__PROBLEM TO WORK ON__
Copies of all lines containing the string "Steel" are needed from the data below.

[Saved data entries]
═══
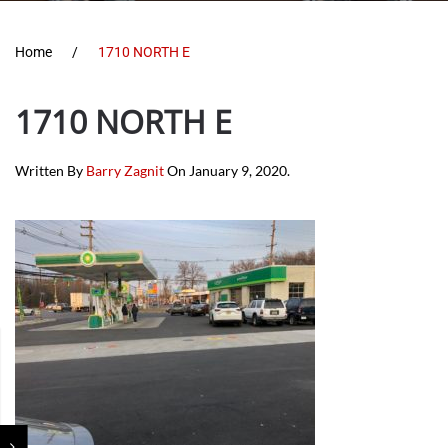
Home
1710 NORTH E
1710 NORTH E
Written By
Barry Zagnit
On
January 9, 2020
.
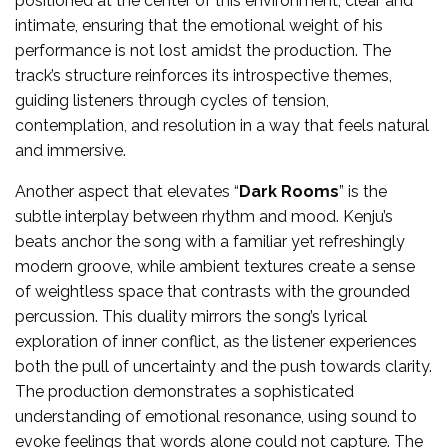
positioned at the center of this environment, clear and
intimate, ensuring that the emotional weight of his
performance is not lost amidst the production. The
track’s structure reinforces its introspective themes,
guiding listeners through cycles of tension,
contemplation, and resolution in a way that feels natural
and immersive.
Another aspect that elevates “
Dark Rooms
” is the
subtle interplay between rhythm and mood. Kenju’s
beats anchor the song with a familiar yet refreshingly
modern groove, while ambient textures create a sense
of weightless space that contrasts with the grounded
percussion. This duality mirrors the song’s lyrical
exploration of inner conflict, as the listener experiences
both the pull of uncertainty and the push towards clarity.
The production demonstrates a sophisticated
understanding of emotional resonance, using sound to
evoke feelings that words alone could not capture. The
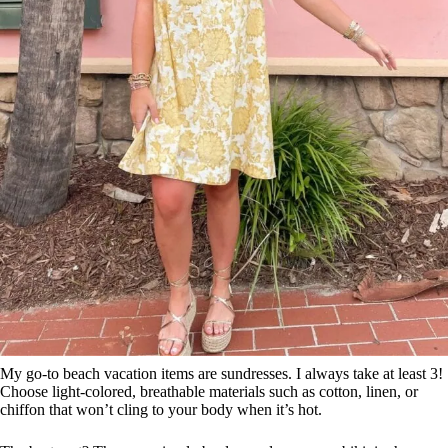
My go-to beach vacation items are sundresses. I always take at least 3!
Choose light-colored, breathable materials such as cotton, linen, or
chiffon that won’t cling to your body when it’s hot.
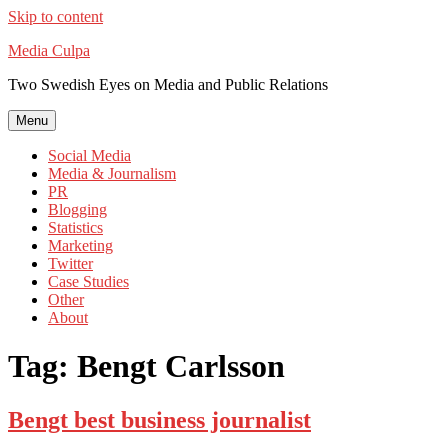
Skip to content
Media Culpa
Two Swedish Eyes on Media and Public Relations
Menu
Social Media
Media & Journalism
PR
Blogging
Statistics
Marketing
Twitter
Case Studies
Other
About
Tag:
Bengt Carlsson
Bengt best business journalist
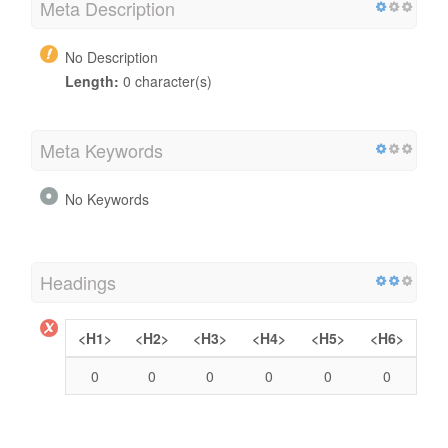
Meta Description
No Description
Length:
0 character(s)
Meta Keywords
No Keywords
Headings
<H1>
<H2>
<H3>
<H4>
<H5>
<H6>
0
0
0
0
0
0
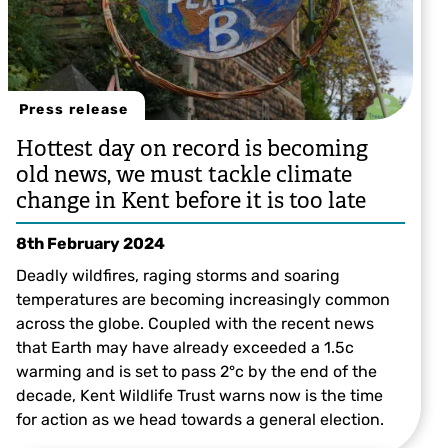
Press release
Hottest day on record is becoming
old news, we must tackle climate
change in Kent before it is too late
8th February 2024
Deadly wildfires, raging storms and soaring
temperatures are becoming increasingly common
across the globe. Coupled with the recent news
that Earth may have already exceeded a 1.5c
warming and is set to pass 2°c by the end of the
decade, Kent Wildlife Trust warns now is the time
for action as we head towards a general election.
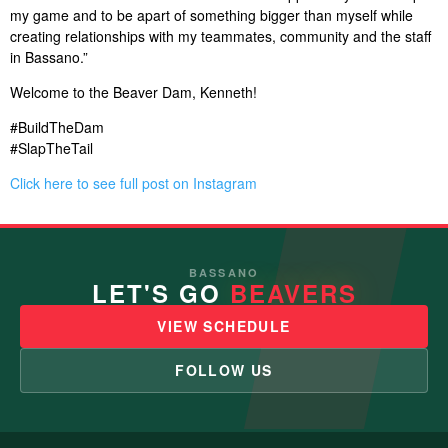
my game and to be apart of something bigger than myself while
creating relationships with my teammates, community and the staff
in Bassano.”
Welcome to the Beaver Dam, Kenneth!
#BuildTheDam
#SlapTheTail
Click here to see full post on Instagram
BASSANO
LET'S GO
BEAVERS
VIEW SCHEDULE
FOLLOW US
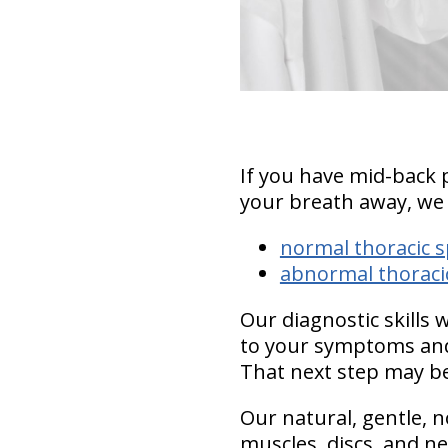
If you have mid-back 
your breath away, we
normal thoracic s
abnormal thoracic
Our diagnostic skills 
to your symptoms and
That next step may be
Our natural, gentle, n
muscles, discs, and ne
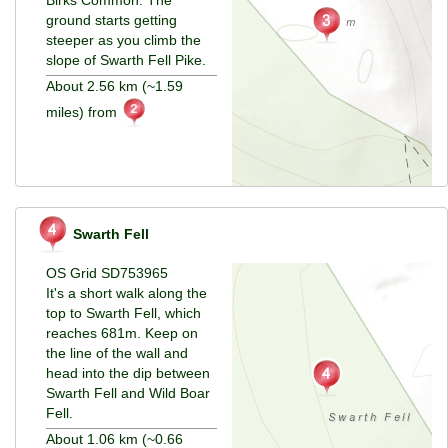
ground starts getting
steeper as you climb the
slope of Swarth Fell Pike.
About 2.56 km (~1.59
miles) from
Swarth Fell
OS Grid SD753965
It's a short walk along the
top to Swarth Fell, which
reaches 681m. Keep on
the line of the wall and
head into the dip between
Swarth Fell and Wild Boar
Fell.
About 1.06 km (~0.66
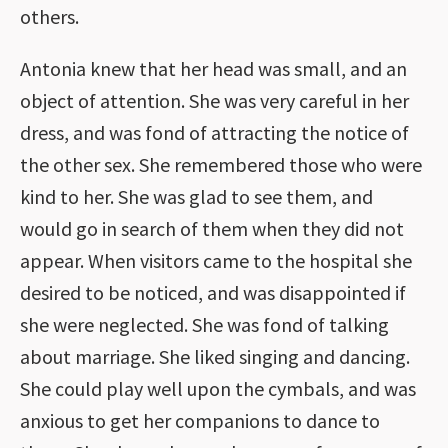
others.
Antonia knew that her head was small, and an
object of attention. She was very careful in her
dress, and was fond of attracting the notice of
the other sex. She remembered those who were
kind to her. She was glad to see them, and
would go in search of them when they did not
appear. When visitors came to the hospital she
desired to be noticed, and was disappointed if
she were neglected. She was fond of talking
about marriage. She liked singing and dancing.
She could play well upon the cymbals, and was
anxious to get her companions to dance to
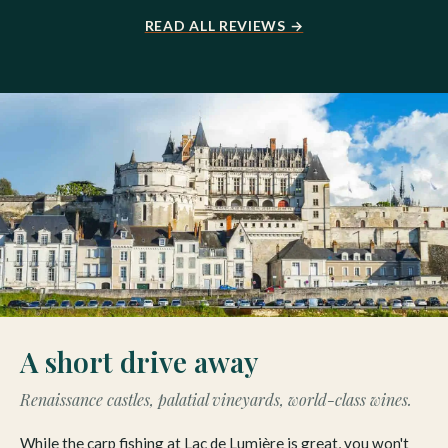
READ ALL REVIEWS →
A short drive away
Renaissance castles, palatial vineyards, world-class wines.
While the carp fishing at Lac de Lumière is great, you won't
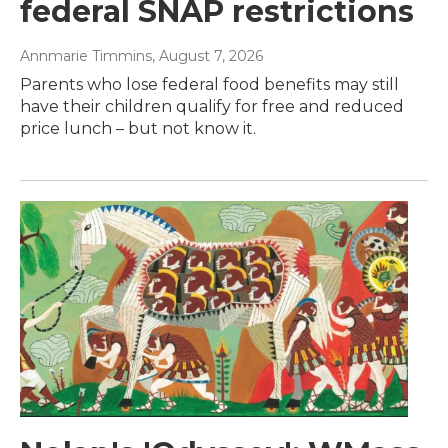
federal SNAP restrictions
Annmarie Timmins
, August 7, 2026
Parents who lose federal food benefits may still
have their children qualify for free and reduced
price lunch – but not know it.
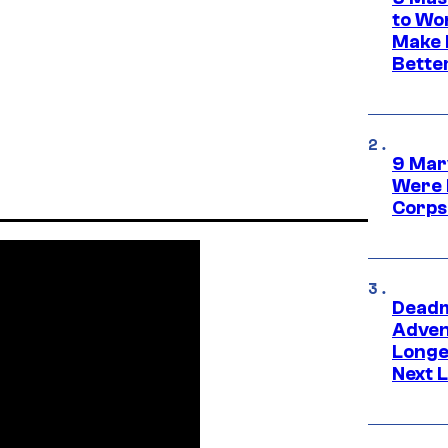
to Wo
Make 
Bette
9 Mar
Were 
Corps
Deadm
Advent
Longe
Next L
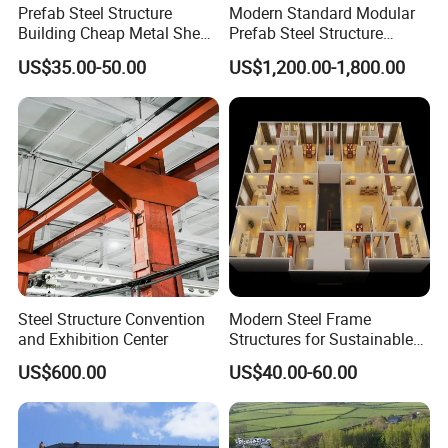
Prefab Steel Structure
Modern Standard Modular
Building Cheap Metal Shed
Prefab Steel Structure
Industrial Frame Building
Container House
US$35.00-50.00
US$1,200.00-1,800.00
Steel Structure Convention
Modern Steel Frame
and Exhibition Center
Structures for Sustainable
RCB System Advantages
Building Designs
US$600.00
US$40.00-60.00
1. Fabricated buildings: The degree of industrialization is high, and construction is fast.
2. Green buildings: It can be repeated disassembly, the main structure recovery can reach to 100%.
3. Anti-seismic buildings: box structure combined with light rigid walls is suitable to large interlayer
displacement, and with excellent anti-vibration features.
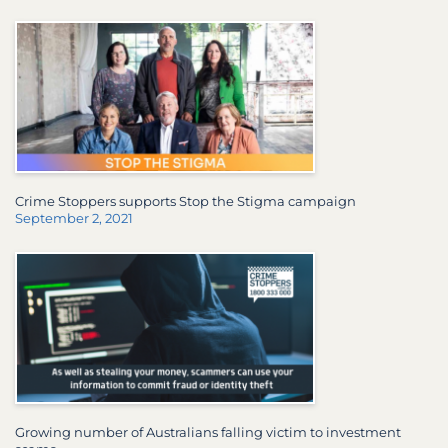
Crime Stoppers supports Stop the Stigma campaign
September 2, 2021
Growing number of Australians falling victim to investment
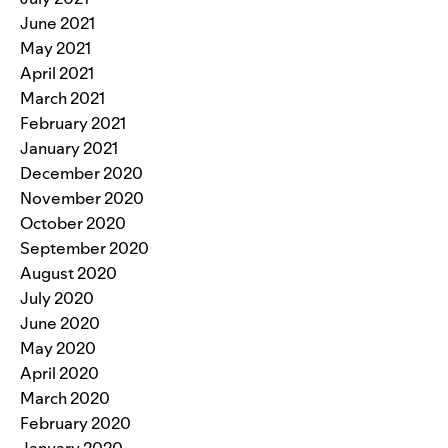
June 2021
May 2021
April 2021
March 2021
February 2021
January 2021
December 2020
November 2020
October 2020
September 2020
August 2020
July 2020
June 2020
May 2020
April 2020
March 2020
February 2020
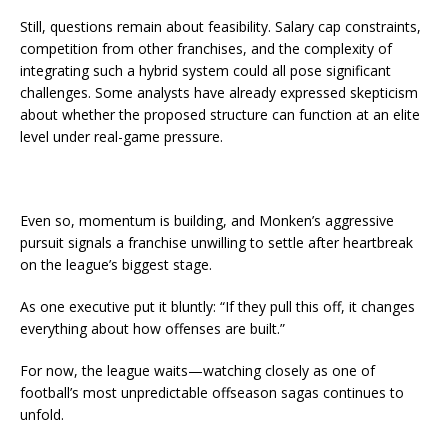
Still, questions remain about feasibility. Salary cap constraints,
competition from other franchises, and the complexity of
integrating such a hybrid system could all pose significant
challenges. Some analysts have already expressed skepticism
about whether the proposed structure can function at an elite
level under real-game pressure.
Even so, momentum is building, and Monken’s aggressive
pursuit signals a franchise unwilling to settle after heartbreak
on the league’s biggest stage.
As one executive put it bluntly: “If they pull this off, it changes
everything about how offenses are built.”
For now, the league waits—watching closely as one of
football’s most unpredictable offseason sagas continues to
unfold.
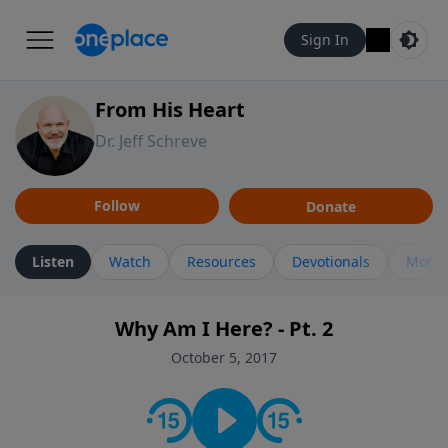
Sign In
From His Heart
Dr. Jeff Schreve
Follow
Donate
Listen
Watch
Resources
Devotionals
More 
Why Am I Here? - Pt. 2
October 5, 2017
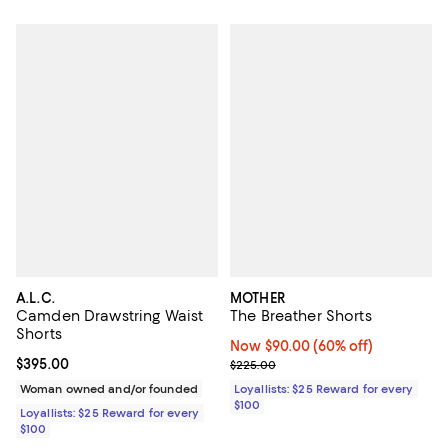
A.L.C.
MOTHER
Camden Drawstring Waist
The Breather Shorts
Shorts
Now $90.00; 60% off;
Now $90.00
(60% off)
Current price $395.00; ;
$395.00
Previous price $225.00
$225.00
Woman owned and/or founded
Loyallists: $25 Reward for every
$100
Loyallists: $25 Reward for every
$100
═══
__SOLUTION__
Prefab Steel Structure
Prefab Steel Structure
Steel Structure Convention
Modern Steel Frame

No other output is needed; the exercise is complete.